## SUPPLIED ENTRIES
▼
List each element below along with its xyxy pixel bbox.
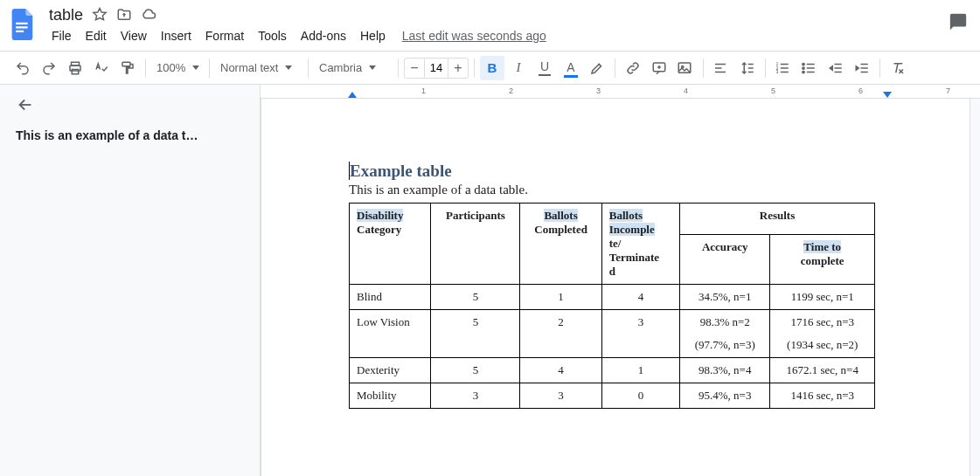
line-spacing-button[interactable] — [735, 56, 760, 80]
menu-addons[interactable]: Add-ons — [295, 25, 352, 46]
text-color-button[interactable]: A — [559, 56, 583, 80]
data-table[interactable]: DisabilityCategory Participants BallotsC… — [349, 203, 875, 409]
highlight-button[interactable] — [585, 56, 609, 80]
document-title[interactable]: table — [49, 6, 83, 24]
th-accuracy[interactable]: Accuracy — [680, 235, 770, 285]
cloud-status-icon[interactable] — [141, 7, 156, 23]
bulleted-list-button[interactable] — [797, 56, 822, 80]
workspace: This is an example of a data t… 1 2 3 4 … — [0, 85, 980, 476]
svg-point-15 — [803, 71, 804, 72]
page[interactable]: Example table This is an example of a da… — [261, 99, 970, 476]
ruler-tick: 3 — [596, 86, 601, 95]
insert-link-button[interactable] — [621, 56, 645, 80]
insert-image-button[interactable] — [673, 56, 698, 80]
underline-button[interactable]: U — [532, 56, 557, 80]
font-size-input[interactable] — [424, 59, 448, 78]
align-button[interactable] — [709, 56, 733, 80]
menu-view[interactable]: View — [115, 25, 153, 46]
th-results[interactable]: Results — [680, 204, 875, 235]
paragraph-style-dropdown[interactable]: Normal text — [215, 57, 302, 79]
font-family-dropdown[interactable]: Cambria — [314, 57, 393, 79]
svg-rect-6 — [122, 62, 130, 66]
th-time[interactable]: Time tocomplete — [770, 235, 875, 285]
svg-rect-0 — [16, 23, 28, 24]
intro-paragraph[interactable]: This is an example of a data table. — [349, 183, 891, 197]
th-completed[interactable]: BallotsCompleted — [520, 204, 601, 285]
th-disability[interactable]: DisabilityCategory — [350, 204, 431, 285]
th-participants[interactable]: Participants — [431, 204, 520, 285]
font-size-increase[interactable]: + — [448, 60, 468, 76]
svg-rect-2 — [16, 31, 24, 32]
star-icon[interactable] — [92, 7, 108, 23]
insert-comment-button[interactable] — [647, 56, 671, 80]
menu-tools[interactable]: Tools — [252, 25, 293, 46]
bold-button[interactable]: B — [480, 56, 504, 80]
move-folder-icon[interactable] — [116, 7, 132, 23]
titlebar: table File Edit View Insert Format Tools… — [0, 0, 980, 47]
zoom-dropdown[interactable]: 100% — [151, 57, 204, 79]
numbered-list-button[interactable]: 123 — [771, 56, 796, 80]
italic-button[interactable]: I — [506, 56, 531, 80]
redo-button[interactable] — [37, 56, 61, 80]
ruler-right-indent-icon[interactable] — [883, 92, 892, 98]
font-size-decrease[interactable]: − — [405, 60, 424, 76]
ruler-left-indent-icon[interactable] — [348, 92, 357, 98]
outline-sidebar: This is an example of a data t… — [0, 85, 261, 476]
menu-insert[interactable]: Insert — [155, 25, 198, 46]
ruler-tick: 2 — [509, 86, 513, 95]
outline-collapse-icon[interactable] — [16, 95, 35, 114]
menu-help[interactable]: Help — [354, 25, 392, 46]
svg-rect-1 — [16, 26, 28, 28]
toolbar: 100% Normal text Cambria − + B I U A 123 — [0, 52, 980, 85]
docs-logo[interactable] — [7, 9, 38, 40]
svg-point-14 — [803, 66, 804, 68]
th-incomplete[interactable]: BallotsIncomplete/Terminated — [601, 204, 679, 285]
undo-button[interactable] — [10, 56, 35, 80]
ruler-tick: 1 — [421, 86, 426, 95]
outline-item[interactable]: This is an example of a data t… — [16, 128, 243, 142]
menu-file[interactable]: File — [45, 25, 78, 46]
increase-indent-button[interactable] — [850, 56, 874, 80]
ruler[interactable]: 1 2 3 4 5 6 7 — [261, 85, 980, 99]
menu-format[interactable]: Format — [199, 25, 250, 46]
ruler-tick: 6 — [858, 86, 863, 95]
zoom-value: 100% — [156, 61, 185, 74]
style-value: Normal text — [220, 61, 278, 74]
table-row[interactable]: Dexterity 5 4 1 98.3%, n=4 1672.1 sec, n… — [350, 358, 875, 383]
table-row[interactable]: Low Vision 5 2 3 98.3% n=2(97.7%, n=3) 1… — [350, 310, 875, 358]
clear-formatting-button[interactable] — [886, 56, 910, 80]
svg-text:3: 3 — [776, 69, 779, 74]
heading[interactable]: Example table — [349, 162, 891, 181]
table-row[interactable]: Blind 5 1 4 34.5%, n=1 1199 sec, n=1 — [350, 285, 875, 310]
menu-edit[interactable]: Edit — [80, 25, 113, 46]
ruler-tick: 7 — [946, 86, 950, 95]
ruler-tick: 5 — [771, 86, 775, 95]
spellcheck-button[interactable] — [89, 56, 114, 80]
svg-point-13 — [803, 63, 804, 65]
font-value: Cambria — [319, 61, 362, 74]
decrease-indent-button[interactable] — [824, 56, 848, 80]
comments-icon[interactable] — [949, 12, 968, 34]
font-size-group: − + — [404, 58, 469, 79]
print-button[interactable] — [63, 56, 87, 80]
ruler-tick: 4 — [684, 86, 688, 95]
menubar: File Edit View Insert Format Tools Add-o… — [44, 24, 949, 47]
table-row[interactable]: Mobility 3 3 0 95.4%, n=3 1416 sec, n=3 — [350, 383, 875, 409]
last-edit-link[interactable]: Last edit was seconds ago — [402, 29, 546, 43]
document-canvas[interactable]: 1 2 3 4 5 6 7 Example table This is an e… — [261, 85, 980, 476]
paint-format-button[interactable] — [115, 56, 140, 80]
▲
## EXERCISE DETAILS
Repeat the data exactly, without the pictures.

## RESULT FOR THIS TASK
List each element below along with its xyxy pixel bbox.
line-spacing-button[interactable] — [735, 56, 760, 80]
menu-addons[interactable]: Add-ons — [295, 25, 352, 46]
text-color-button[interactable]: A — [559, 56, 583, 80]
data-table[interactable]: DisabilityCategory Participants BallotsC… — [349, 203, 875, 409]
highlight-button[interactable] — [585, 56, 609, 80]
document-title[interactable]: table — [49, 6, 83, 24]
th-accuracy[interactable]: Accuracy — [680, 235, 770, 285]
cloud-status-icon[interactable] — [141, 7, 156, 23]
bulleted-list-button[interactable] — [797, 56, 822, 80]
workspace: This is an example of a data t… 1 2 3 4 … — [0, 85, 980, 476]
svg-point-15 — [803, 71, 804, 72]
page[interactable]: Example table This is an example of a da… — [261, 99, 970, 476]
ruler-tick: 3 — [596, 86, 601, 95]
insert-link-button[interactable] — [621, 56, 645, 80]
insert-image-button[interactable] — [673, 56, 698, 80]
underline-button[interactable]: U — [532, 56, 557, 80]
font-size-input[interactable] — [424, 59, 448, 78]
align-button[interactable] — [709, 56, 733, 80]
menu-view[interactable]: View — [115, 25, 153, 46]
th-results[interactable]: Results — [680, 204, 875, 235]
paragraph-style-dropdown[interactable]: Normal text — [215, 57, 302, 79]
font-family-dropdown[interactable]: Cambria — [314, 57, 393, 79]
svg-rect-6 — [122, 62, 130, 66]
th-time[interactable]: Time tocomplete — [770, 235, 875, 285]
svg-rect-0 — [16, 23, 28, 24]
intro-paragraph[interactable]: This is an example of a data table. — [349, 183, 891, 197]
th-completed[interactable]: BallotsCompleted — [520, 204, 601, 285]
th-disability[interactable]: DisabilityCategory — [350, 204, 431, 285]
th-participants[interactable]: Participants — [431, 204, 520, 285]
font-size-increase[interactable]: + — [448, 60, 468, 76]
svg-rect-2 — [16, 31, 24, 32]
star-icon[interactable] — [92, 7, 108, 23]
insert-comment-button[interactable] — [647, 56, 671, 80]
menu-tools[interactable]: Tools — [252, 25, 293, 46]
bold-button[interactable]: B — [480, 56, 504, 80]
move-folder-icon[interactable] — [116, 7, 132, 23]
titlebar: table File Edit View Insert Format Tools… — [0, 0, 980, 47]
zoom-dropdown[interactable]: 100% — [151, 57, 204, 79]
numbered-list-button[interactable]: 123 — [771, 56, 796, 80]
italic-button[interactable]: I — [506, 56, 531, 80]
redo-button[interactable] — [37, 56, 61, 80]
ruler-right-indent-icon[interactable] — [883, 92, 892, 98]
font-size-decrease[interactable]: − — [405, 60, 424, 76]
ruler-left-indent-icon[interactable] — [348, 92, 357, 98]
outline-sidebar: This is an example of a data t… — [0, 85, 261, 476]
menu-insert[interactable]: Insert — [155, 25, 198, 46]
ruler-tick: 2 — [509, 86, 513, 95]
outline-collapse-icon[interactable] — [16, 95, 35, 114]
menu-help[interactable]: Help — [354, 25, 392, 46]
svg-rect-1 — [16, 26, 28, 28]
toolbar: 100% Normal text Cambria − + B I U A 123 — [0, 52, 980, 85]
docs-logo[interactable] — [7, 9, 38, 40]
svg-point-14 — [803, 66, 804, 68]
th-incomplete[interactable]: BallotsIncomplete/Terminated — [601, 204, 679, 285]
undo-button[interactable] — [10, 56, 35, 80]
ruler-tick: 1 — [421, 86, 426, 95]
outline-item[interactable]: This is an example of a data t… — [16, 128, 243, 142]
menu-file[interactable]: File — [45, 25, 78, 46]
increase-indent-button[interactable] — [850, 56, 874, 80]
ruler[interactable]: 1 2 3 4 5 6 7 — [261, 85, 980, 99]
menu-format[interactable]: Format — [199, 25, 250, 46]
ruler-tick: 6 — [858, 86, 863, 95]
zoom-value: 100% — [156, 61, 185, 74]
style-value: Normal text — [220, 61, 278, 74]
table-row[interactable]: Dexterity 5 4 1 98.3%, n=4 1672.1 sec, n… — [350, 358, 875, 383]
table-row[interactable]: Low Vision 5 2 3 98.3% n=2(97.7%, n=3) 1… — [350, 310, 875, 358]
clear-formatting-button[interactable] — [886, 56, 910, 80]
svg-text:3: 3 — [776, 69, 779, 74]
heading[interactable]: Example table — [349, 162, 891, 181]
table-row[interactable]: Blind 5 1 4 34.5%, n=1 1199 sec, n=1 — [350, 285, 875, 310]
menu-edit[interactable]: Edit — [80, 25, 113, 46]
ruler-tick: 7 — [946, 86, 950, 95]
ruler-tick: 5 — [771, 86, 775, 95]
spellcheck-button[interactable] — [89, 56, 114, 80]
svg-point-13 — [803, 63, 804, 65]
font-value: Cambria — [319, 61, 362, 74]
decrease-indent-button[interactable] — [824, 56, 848, 80]
comments-icon[interactable] — [949, 12, 968, 34]
font-size-group: − + — [404, 58, 469, 79]
print-button[interactable] — [63, 56, 87, 80]
ruler-tick: 4 — [684, 86, 688, 95]
menubar: File Edit View Insert Format Tools Add-o… — [44, 24, 949, 47]
table-row[interactable]: Mobility 3 3 0 95.4%, n=3 1416 sec, n=3 — [350, 383, 875, 409]
last-edit-link[interactable]: Last edit was seconds ago — [402, 29, 546, 43]
document-canvas[interactable]: 1 2 3 4 5 6 7 Example table This is an e… — [261, 85, 980, 476]
paint-format-button[interactable] — [115, 56, 140, 80]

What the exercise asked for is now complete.